* _Data supplied_
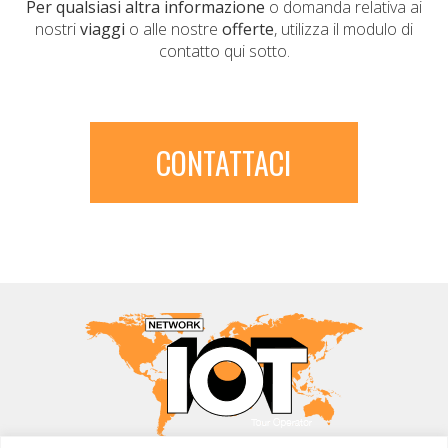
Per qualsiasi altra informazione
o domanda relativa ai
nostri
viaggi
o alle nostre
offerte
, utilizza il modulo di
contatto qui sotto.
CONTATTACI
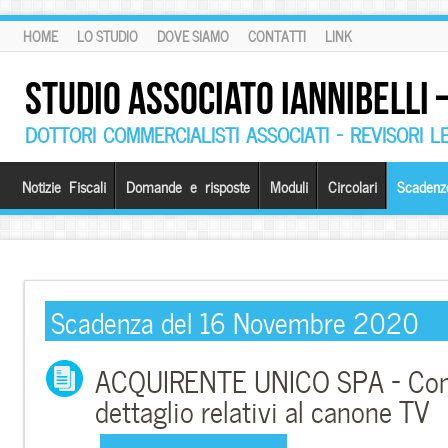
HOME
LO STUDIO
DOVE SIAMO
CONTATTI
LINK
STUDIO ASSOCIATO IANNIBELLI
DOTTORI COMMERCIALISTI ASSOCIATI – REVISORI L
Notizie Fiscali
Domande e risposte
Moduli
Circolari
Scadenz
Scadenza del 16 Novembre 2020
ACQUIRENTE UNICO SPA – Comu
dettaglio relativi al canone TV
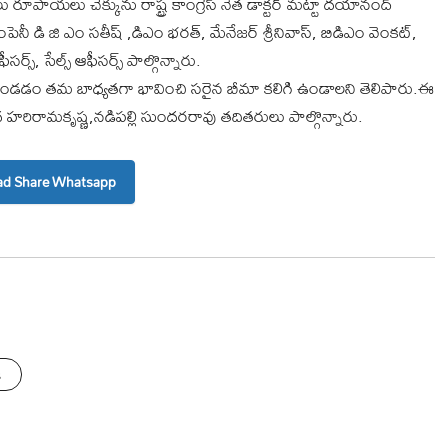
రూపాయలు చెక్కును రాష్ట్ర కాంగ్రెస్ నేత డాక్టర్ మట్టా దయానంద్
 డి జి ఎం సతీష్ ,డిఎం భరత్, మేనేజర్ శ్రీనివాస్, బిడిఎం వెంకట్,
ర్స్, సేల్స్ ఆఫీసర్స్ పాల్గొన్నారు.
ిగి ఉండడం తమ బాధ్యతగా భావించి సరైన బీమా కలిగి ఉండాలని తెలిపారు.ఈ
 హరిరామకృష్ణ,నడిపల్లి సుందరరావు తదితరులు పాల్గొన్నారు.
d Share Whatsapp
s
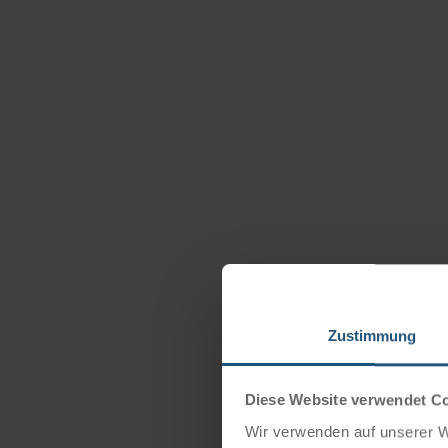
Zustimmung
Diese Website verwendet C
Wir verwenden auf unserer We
==
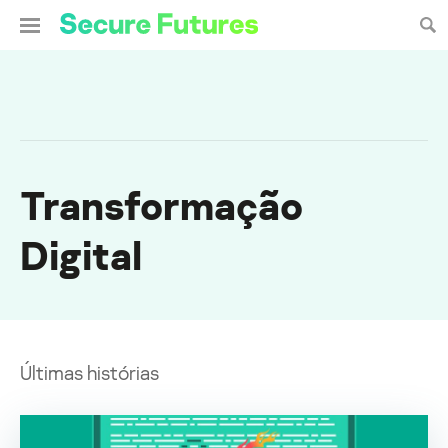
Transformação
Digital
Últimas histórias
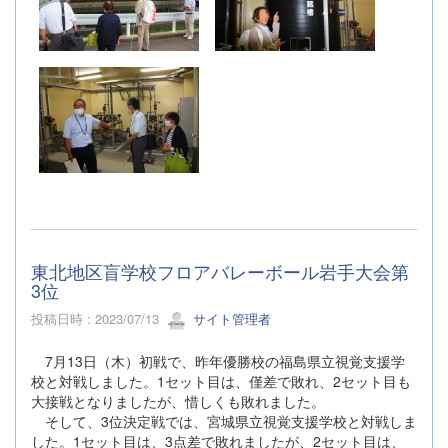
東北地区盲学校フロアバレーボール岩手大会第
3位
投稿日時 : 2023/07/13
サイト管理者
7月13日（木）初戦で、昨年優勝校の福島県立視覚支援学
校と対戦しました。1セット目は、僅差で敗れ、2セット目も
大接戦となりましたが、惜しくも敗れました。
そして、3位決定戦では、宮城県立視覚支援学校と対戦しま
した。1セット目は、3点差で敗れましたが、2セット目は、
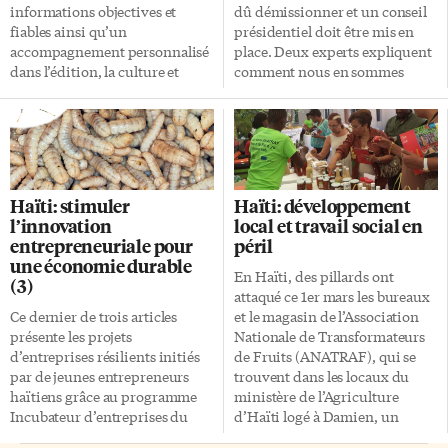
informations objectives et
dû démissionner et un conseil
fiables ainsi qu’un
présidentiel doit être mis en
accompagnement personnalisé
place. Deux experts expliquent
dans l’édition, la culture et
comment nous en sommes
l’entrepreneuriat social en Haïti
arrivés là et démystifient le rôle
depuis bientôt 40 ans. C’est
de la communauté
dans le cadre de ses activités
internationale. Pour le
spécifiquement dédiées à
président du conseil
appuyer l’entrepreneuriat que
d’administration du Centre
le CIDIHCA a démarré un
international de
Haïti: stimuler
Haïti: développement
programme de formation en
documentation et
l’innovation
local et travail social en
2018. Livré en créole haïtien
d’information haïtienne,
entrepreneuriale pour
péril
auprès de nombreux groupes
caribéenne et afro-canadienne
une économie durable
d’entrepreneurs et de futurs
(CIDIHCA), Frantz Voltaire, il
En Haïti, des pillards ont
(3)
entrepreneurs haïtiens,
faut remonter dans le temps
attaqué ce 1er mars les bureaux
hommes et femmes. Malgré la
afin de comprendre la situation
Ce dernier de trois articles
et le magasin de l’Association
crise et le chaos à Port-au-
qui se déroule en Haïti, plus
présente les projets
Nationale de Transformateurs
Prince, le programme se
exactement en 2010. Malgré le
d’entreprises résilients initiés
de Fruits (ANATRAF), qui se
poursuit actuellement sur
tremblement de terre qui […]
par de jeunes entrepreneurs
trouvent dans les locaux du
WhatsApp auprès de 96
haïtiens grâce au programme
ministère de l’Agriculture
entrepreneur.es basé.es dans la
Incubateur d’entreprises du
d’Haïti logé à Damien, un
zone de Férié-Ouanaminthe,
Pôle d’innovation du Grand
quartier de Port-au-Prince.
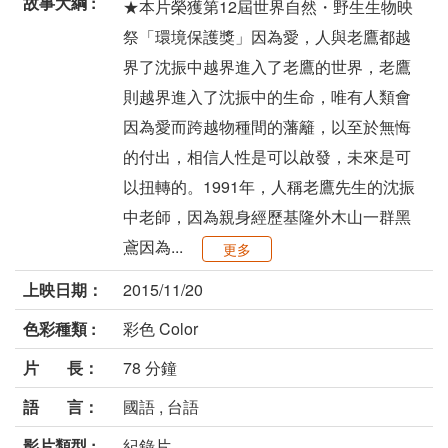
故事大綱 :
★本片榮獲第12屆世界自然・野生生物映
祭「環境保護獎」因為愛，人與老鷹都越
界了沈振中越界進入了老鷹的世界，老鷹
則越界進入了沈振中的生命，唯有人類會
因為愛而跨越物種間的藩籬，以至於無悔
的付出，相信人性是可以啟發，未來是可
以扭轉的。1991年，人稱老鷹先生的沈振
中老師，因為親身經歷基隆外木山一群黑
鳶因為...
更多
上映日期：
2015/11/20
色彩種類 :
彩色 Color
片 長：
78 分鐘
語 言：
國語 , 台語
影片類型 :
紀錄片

* _What you need to do_
The answer must consist of every line from the listing above that includes the word "haïtiens".

* _Reply_
entrepreneurs haïtiens,
haïtiens grâce au programme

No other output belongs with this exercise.